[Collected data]
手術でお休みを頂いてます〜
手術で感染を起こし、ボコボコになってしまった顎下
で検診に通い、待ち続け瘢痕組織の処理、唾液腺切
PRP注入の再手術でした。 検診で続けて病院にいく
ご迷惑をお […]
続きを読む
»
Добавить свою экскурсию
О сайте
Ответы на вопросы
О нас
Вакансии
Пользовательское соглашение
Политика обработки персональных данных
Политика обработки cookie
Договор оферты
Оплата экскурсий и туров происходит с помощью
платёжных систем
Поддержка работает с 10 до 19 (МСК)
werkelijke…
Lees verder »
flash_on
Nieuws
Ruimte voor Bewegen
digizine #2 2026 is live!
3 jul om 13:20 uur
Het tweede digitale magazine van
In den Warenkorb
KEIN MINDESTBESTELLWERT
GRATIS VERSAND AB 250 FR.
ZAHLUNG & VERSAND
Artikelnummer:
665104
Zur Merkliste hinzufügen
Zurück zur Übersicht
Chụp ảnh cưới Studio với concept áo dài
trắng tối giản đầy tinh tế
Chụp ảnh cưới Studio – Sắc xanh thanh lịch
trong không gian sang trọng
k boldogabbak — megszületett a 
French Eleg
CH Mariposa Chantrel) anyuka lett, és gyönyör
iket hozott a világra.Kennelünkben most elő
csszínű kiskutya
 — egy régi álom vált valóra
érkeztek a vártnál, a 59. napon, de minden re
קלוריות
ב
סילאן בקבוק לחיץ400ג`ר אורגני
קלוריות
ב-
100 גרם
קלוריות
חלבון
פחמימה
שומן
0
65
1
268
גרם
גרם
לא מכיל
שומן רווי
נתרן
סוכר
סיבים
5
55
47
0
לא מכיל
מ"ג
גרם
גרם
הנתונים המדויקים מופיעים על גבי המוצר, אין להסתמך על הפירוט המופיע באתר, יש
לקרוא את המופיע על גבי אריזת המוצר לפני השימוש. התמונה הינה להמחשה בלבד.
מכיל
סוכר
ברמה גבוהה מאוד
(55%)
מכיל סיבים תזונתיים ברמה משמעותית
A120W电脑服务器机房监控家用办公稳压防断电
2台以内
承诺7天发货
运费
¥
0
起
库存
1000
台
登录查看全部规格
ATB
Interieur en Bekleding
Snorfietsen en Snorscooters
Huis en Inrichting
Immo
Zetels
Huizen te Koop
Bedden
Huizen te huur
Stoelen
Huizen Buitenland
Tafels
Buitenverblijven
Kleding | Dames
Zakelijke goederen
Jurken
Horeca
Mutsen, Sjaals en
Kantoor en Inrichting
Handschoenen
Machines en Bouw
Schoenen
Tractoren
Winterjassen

==

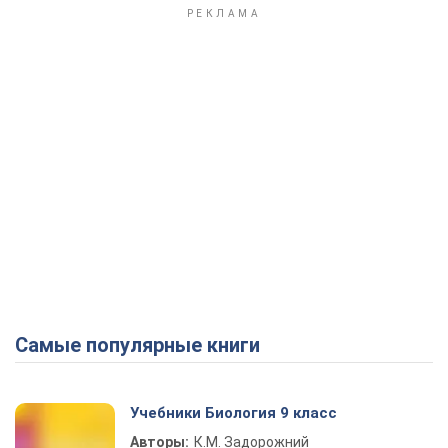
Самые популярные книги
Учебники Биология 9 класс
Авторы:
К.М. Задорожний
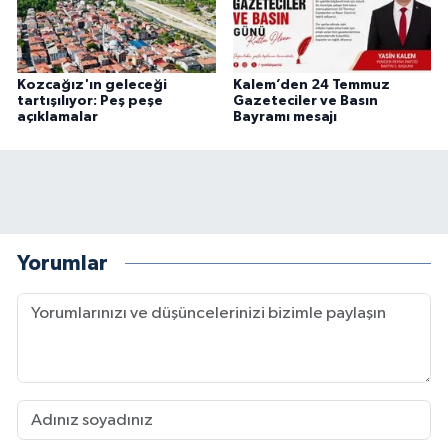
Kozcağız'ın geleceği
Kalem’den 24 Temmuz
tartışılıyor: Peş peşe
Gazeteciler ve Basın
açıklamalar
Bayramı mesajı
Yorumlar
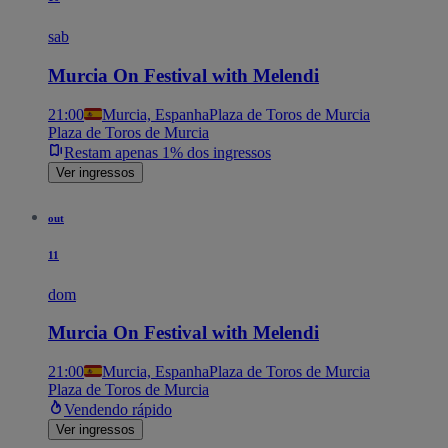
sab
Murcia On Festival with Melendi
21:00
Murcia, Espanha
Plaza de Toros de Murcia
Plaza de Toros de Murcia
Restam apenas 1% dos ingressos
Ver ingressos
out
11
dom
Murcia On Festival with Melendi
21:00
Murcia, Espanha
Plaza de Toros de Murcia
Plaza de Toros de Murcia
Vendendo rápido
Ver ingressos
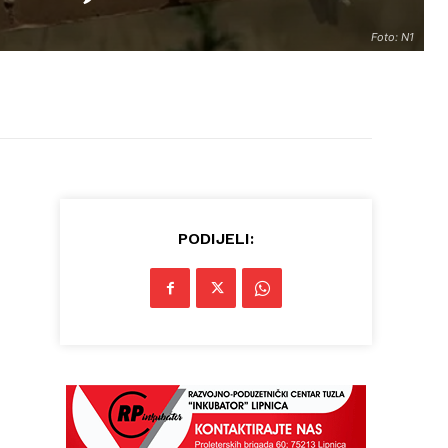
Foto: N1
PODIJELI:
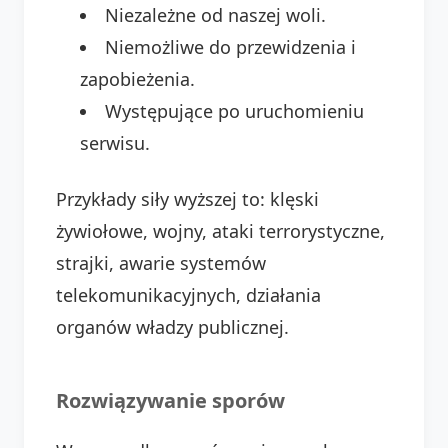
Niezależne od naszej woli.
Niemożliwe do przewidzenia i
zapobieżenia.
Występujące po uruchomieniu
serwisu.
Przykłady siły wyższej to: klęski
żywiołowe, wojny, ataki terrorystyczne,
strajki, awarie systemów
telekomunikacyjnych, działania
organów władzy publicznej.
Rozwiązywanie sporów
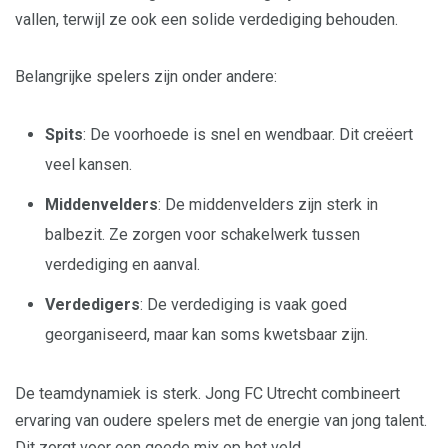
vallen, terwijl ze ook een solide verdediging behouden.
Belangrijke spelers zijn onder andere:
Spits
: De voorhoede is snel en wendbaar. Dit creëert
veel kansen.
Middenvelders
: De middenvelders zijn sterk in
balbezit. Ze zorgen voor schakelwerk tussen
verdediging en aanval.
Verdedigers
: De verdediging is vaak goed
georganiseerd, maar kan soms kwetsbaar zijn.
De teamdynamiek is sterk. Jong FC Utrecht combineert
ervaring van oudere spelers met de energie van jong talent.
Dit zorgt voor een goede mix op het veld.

* * *

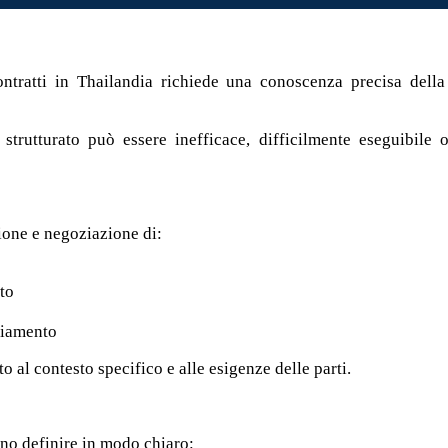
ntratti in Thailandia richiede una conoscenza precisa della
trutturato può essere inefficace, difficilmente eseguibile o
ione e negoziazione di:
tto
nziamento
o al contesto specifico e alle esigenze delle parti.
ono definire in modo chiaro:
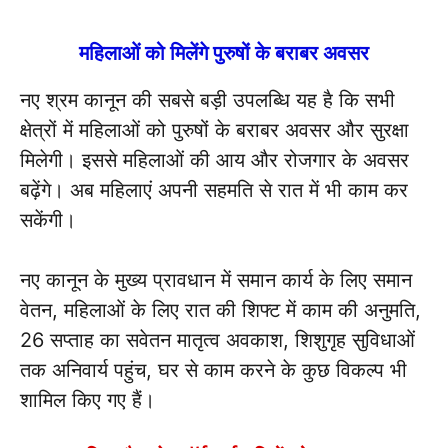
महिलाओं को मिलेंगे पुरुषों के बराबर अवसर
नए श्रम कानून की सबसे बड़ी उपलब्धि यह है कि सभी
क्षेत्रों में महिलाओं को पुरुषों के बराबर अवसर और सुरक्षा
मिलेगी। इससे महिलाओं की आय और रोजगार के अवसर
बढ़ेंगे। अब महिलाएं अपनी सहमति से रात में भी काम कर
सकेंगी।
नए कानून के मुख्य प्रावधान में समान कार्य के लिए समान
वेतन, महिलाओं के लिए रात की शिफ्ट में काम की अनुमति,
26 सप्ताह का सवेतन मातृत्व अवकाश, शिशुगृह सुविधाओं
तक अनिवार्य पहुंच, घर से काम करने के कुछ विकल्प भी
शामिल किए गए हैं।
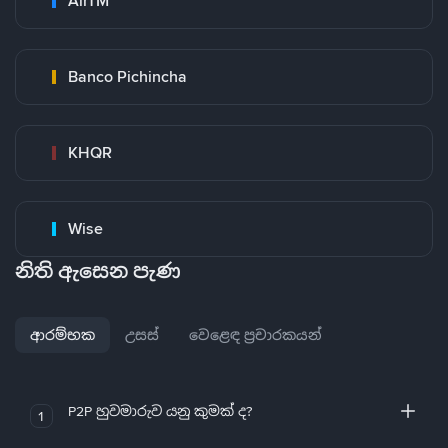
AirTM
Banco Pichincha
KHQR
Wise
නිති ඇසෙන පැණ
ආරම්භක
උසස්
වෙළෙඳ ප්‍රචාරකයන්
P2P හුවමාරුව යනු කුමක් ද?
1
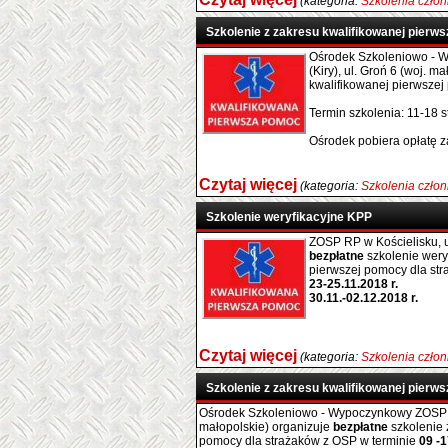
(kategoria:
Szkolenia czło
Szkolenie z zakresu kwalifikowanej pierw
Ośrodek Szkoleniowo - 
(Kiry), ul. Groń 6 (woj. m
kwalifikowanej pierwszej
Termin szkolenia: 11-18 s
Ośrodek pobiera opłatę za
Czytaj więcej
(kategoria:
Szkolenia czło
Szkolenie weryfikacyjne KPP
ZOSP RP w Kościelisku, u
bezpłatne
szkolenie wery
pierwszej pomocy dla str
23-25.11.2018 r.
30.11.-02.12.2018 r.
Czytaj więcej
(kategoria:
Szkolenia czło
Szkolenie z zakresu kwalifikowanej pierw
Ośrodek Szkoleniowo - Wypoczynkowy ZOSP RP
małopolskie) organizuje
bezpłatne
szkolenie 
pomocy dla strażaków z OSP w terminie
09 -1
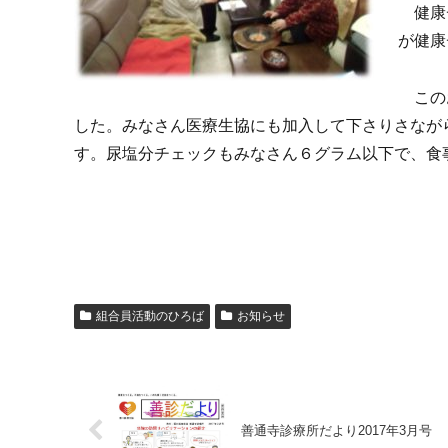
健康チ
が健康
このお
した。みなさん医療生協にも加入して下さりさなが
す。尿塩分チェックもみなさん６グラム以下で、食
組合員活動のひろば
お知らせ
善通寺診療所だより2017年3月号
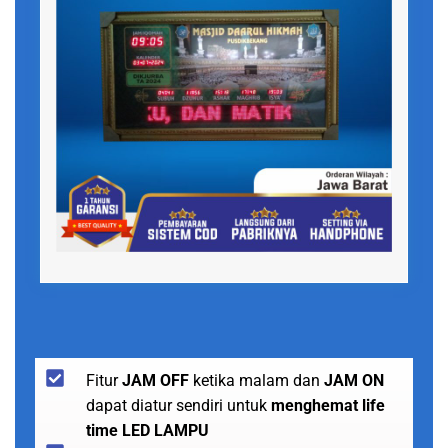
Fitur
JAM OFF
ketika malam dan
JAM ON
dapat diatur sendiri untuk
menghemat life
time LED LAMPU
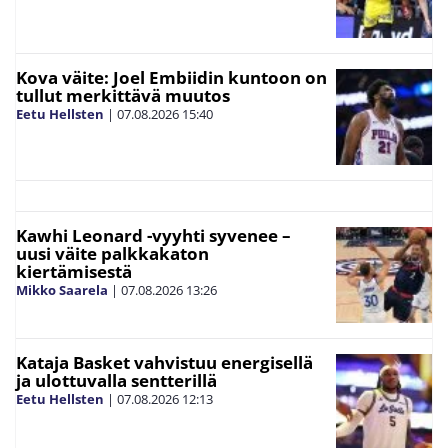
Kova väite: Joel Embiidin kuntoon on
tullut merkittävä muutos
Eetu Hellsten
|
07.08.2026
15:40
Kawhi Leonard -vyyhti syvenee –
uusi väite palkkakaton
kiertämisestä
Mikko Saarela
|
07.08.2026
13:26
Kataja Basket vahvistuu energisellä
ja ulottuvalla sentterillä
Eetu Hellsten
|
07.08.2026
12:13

_Task to carry out:_ Using the records above, pull out each line where the word "अवसर" occurs.

_Solution:_
महिलाओं को मिलेंगे पुरुषों के बराबर अवसर
क्षेत्रों में महिलाओं को पुरुषों के बराबर अवसर और सुरक्षा
मिलेगी। इससे महिलाओं की आय और रोजगार के अवसर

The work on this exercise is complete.